Scones for tea time at Casa de Gravy
One of the habits I've tried to bring back with me from Sri Lanka is afternoon tea. When the hubby, the Gravy Baby and I were lazing about in the mountains last month, surrounded by tea plantations, our hostess at the estate house would serve us a tray of tea accompanied by some cake or scones topped with cream and jam. We'd sip our tea and nibble on our warm treats while the Gravy Baby rolled around with his toys, and I just loved being able to slow down and take a minute to relax. I vowed that I'd try to do that every once in awhile when were at home, during the Gravy Baby's naps.
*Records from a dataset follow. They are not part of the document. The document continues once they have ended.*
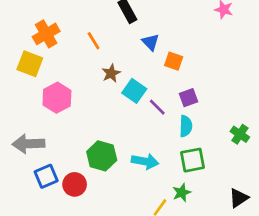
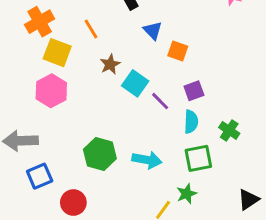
yellow square: (30, 64) -> (57, 53), moved
green cross: (240, 134) -> (229, 130), moved
red circle: (75, 184) -> (73, 203), moved

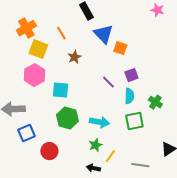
blue triangle: (153, 30) -> (103, 34), size x1.5
cyan square: (135, 83) -> (60, 90), moved, turned -30
green star: (187, 194) -> (95, 145), moved

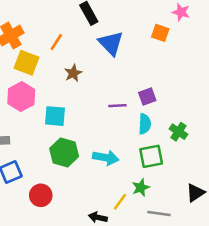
orange line: (61, 33) -> (56, 42), turned 64
orange square: (120, 48) -> (160, 33), moved
purple line: (108, 82) -> (117, 106), turned -48
green star: (95, 145) -> (141, 188), moved

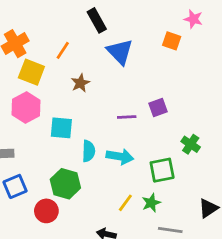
cyan semicircle: (145, 124) -> (89, 151), moved
green hexagon: (64, 152) -> (65, 184), moved
cyan arrow: (106, 158) -> (120, 157), moved
yellow line: (120, 202) -> (125, 203), moved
Well, as it turns out, there were a couple of flaws in my plan. First of all, the appeal of afternoon tea is that everything is served to me on a platter, and all I have to do is pour, sit back and enjoy. When I'm alone, the only person to prepare my tea is me, which means I have to start setting it up a good half-hour before I can sit down to enjoy it. Secondly, the Gravy Baby went on a nap strike shortly after we came back from Sri Lanka, and suddenly my blissful 2-hour breaks in the afternoon were no more. The dainty accompanying tea snack I'd envisioned having along with my tea was whittled down to a smear of peanut butter on toast. This was eaten standing up with the Gravy Baby balanced on my hip, followed by gulping down my tea as soon as it was cool enough to do so (and sometimes, scalding my esophagus when I discovered it wasn't).
So much for relaxing.
Above left: whipped cream substitutes for traditional British clotted cream along with Danish Selection raspberry jam; above left: a closeup of the easiest scones I've ever made
I'd pretty much accepted that my best-laid plans had gone awry, despite a few attempts to make a quick bread or some sort of alternate snack that I could whip up in a jif. Then I discovered quite possibly the easiest, quickest recipe for scones I've ever found. The recipe promised at least a handful of scones in under 20 minutes, and given that I've had some truly terrible, dried-out scones before, I wasn't very optimistic that these scones would be much different.
It turns out I was wrong. With my trusty food processor and a small juice glass that I used as a biscuit cutter, not only did I beat the clock at under 20 minutes, but the scones were perfectly flaky and buttery, just the way I'd come to enjoy them in Sri Lanka. Best of all, the recipe uses ingredients I regularly stock in my kitchen, so there wasn't any need to run out to the market. With the Gravy Baby distracted by his brightly-colored baby "jail," I was even able to crank out some fresh whipped cream for topping the scones. Along with my new favorite raspberry jam and some delicious Sri Lankan tea, in just about thirty minutes' time I was able to sit down and enjoy my little afternoon break with the Gravy Baby happily bounce, bounce, bouncin' away.